Why do some buildings have feast days?

Posted by Alice L. Camille
Monday 11, August 2014 | Category:   Liturgy,Church History

St. John Lateran Basilica                                                                                                                                                                                                                                                                                                                                                                                                                                                                               To be exact, three days on the liturgical calendar honor buildings—and another celebrates a chair. Since most Catholics think of feast days as memorials of saints and martyrs, the notion of venerating places and furniture can sound more than a little odd.

The church calendar also recalls important revelatory events in the life of Jesus like Epiphany, the Ascension, or his Baptism; a theological "feast" celebrating God as Trinity; sacramental celebrations like the Body and Blood of Christ; and birthdays like the Nativity of John the Baptist, Mary, and Jesus. Marian days include title feasts for names under which we honor Mary, including Our Lady of the Rosary and the acknowledgment of her Queenship.

So not all feast days honor saints, and not all focus specifically on people. Back to celebrations of "things." The three buildings plus chair annually honored are as follows: the Dedications of the Basilica of St. Mary Major (Aug 5), Basilica of St. John Lateran (Nov 9), the Basilicas of Sts. Peter and Paul, Apostles (Nov 18), and the Chair of Peter (Feb 22).

The four patriarchal basilicas are ancient in origin, and are all in Rome. The Lateran is important as the episcopal seat of the bishop of Rome, a.k.a. the Pope's cathedral, and is the highest-ranking Catholic church. Originally the property of the Laterani family, it was called the Church of the Savior after being donated to the Church by Constantine in the 4th century. The pope's official residence was on the grounds of this basilica until 1309 when papal offices moved to Avignon. The Lateran was damaged by earthquakes (in 443 and 896), barbarian invasions (455 and the 700s), and fires (1308 and 1360). It was rededicated to St. John the Baptist after the rebuild of 905, and for its many resurrections is symbolic of the Church's resilience through history.

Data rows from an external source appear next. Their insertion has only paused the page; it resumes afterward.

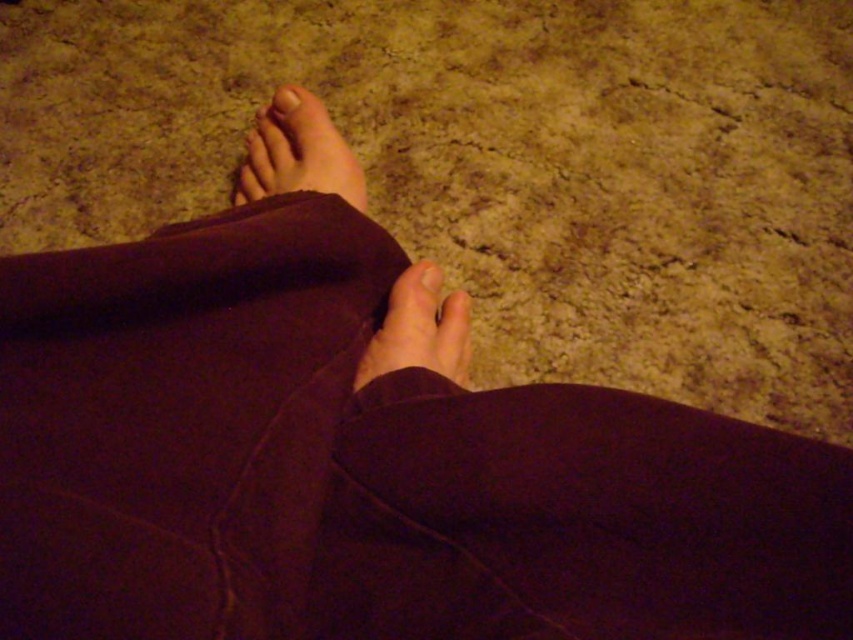 Question: Can you confirm if smooth skin foot at center is smaller than matte skin toe at upper center?

Choices:
 (A) no
 (B) yes

Answer: (A)

Question: Which of the following is the farthest from the observer?

Choices:
 (A) smooth skin toe at center
 (B) smooth skin foot at center
 (C) matte skin toe at upper center

Answer: (C)

Question: Which object is farther from the camera taking this photo?

Choices:
 (A) smooth skin toe at center
 (B) matte skin toe at upper center
 (C) matte skin toe at center
 (D) smooth skin foot at center

Answer: (B)

Question: Is matte skin foot at upper center bigger than matte skin toe at center?

Choices:
 (A) no
 (B) yes

Answer: (B)

Question: Does matte skin toe at upper center appear on the left side of matte skin toe at center?

Choices:
 (A) yes
 (B) no

Answer: (A)

Question: Which point is closer to the camera?

Choices:
 (A) (287, 97)
 (B) (440, 275)

Answer: (B)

St. Mary Major was built in the 4th century, according to legend, after snow fell on the site in August. It was formerly known as Our Lady of the Snows. St. Peter's Basilica was built over the crypt where Peter is believed to be buried. Over 130 popes also rest there. St. Paul's Outside the Walls honors the relics of Paul. The Chair of Peter, housed at the Vatican, is a wooden throne gifted to the pope in 875. It represents the fullness of papal authority derived from "sitting in Peter's seat."

Scriptures: Isa 2:1-5; Matt 21:12-13; 1 Cor 3:9-17; 2 Cor 6:16; Eph 2:19-22

Books: The Jubilee Guide to Rome: The Four Basilicas, the Great Pilgrimage - Andrea Braghin et. al. (Collegeville: Liturgical Press, 1998)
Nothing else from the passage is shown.